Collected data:
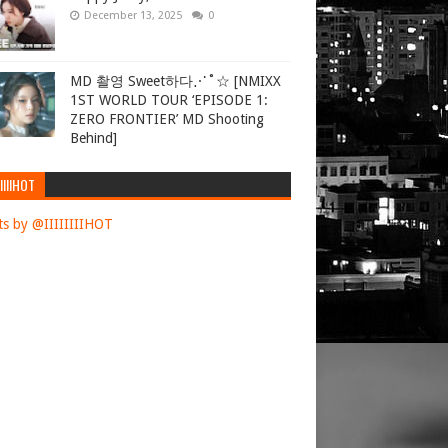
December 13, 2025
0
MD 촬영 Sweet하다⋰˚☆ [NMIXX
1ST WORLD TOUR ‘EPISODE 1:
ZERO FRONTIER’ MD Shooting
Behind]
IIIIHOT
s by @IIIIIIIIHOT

---

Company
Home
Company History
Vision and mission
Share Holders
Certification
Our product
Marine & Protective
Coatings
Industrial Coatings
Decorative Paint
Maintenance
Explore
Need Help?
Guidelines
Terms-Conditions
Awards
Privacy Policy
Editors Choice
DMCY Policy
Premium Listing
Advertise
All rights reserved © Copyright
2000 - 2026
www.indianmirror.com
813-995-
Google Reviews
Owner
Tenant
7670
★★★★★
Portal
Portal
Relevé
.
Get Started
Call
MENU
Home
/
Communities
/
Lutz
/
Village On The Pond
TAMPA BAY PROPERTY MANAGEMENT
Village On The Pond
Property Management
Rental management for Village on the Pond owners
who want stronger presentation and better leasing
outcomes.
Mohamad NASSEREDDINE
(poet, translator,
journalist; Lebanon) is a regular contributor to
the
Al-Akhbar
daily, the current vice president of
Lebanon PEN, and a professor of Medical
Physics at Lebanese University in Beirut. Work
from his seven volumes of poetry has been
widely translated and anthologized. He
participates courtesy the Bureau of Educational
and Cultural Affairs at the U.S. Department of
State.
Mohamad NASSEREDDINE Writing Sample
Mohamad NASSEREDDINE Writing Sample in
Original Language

__TASK__
Lines containing the word "Lebanon" are to be located in the entries and copied.

__WRITTEN RESPONSE__
journalist; Lebanon) is a regular contributor to
Lebanon PEN, and a professor of Medical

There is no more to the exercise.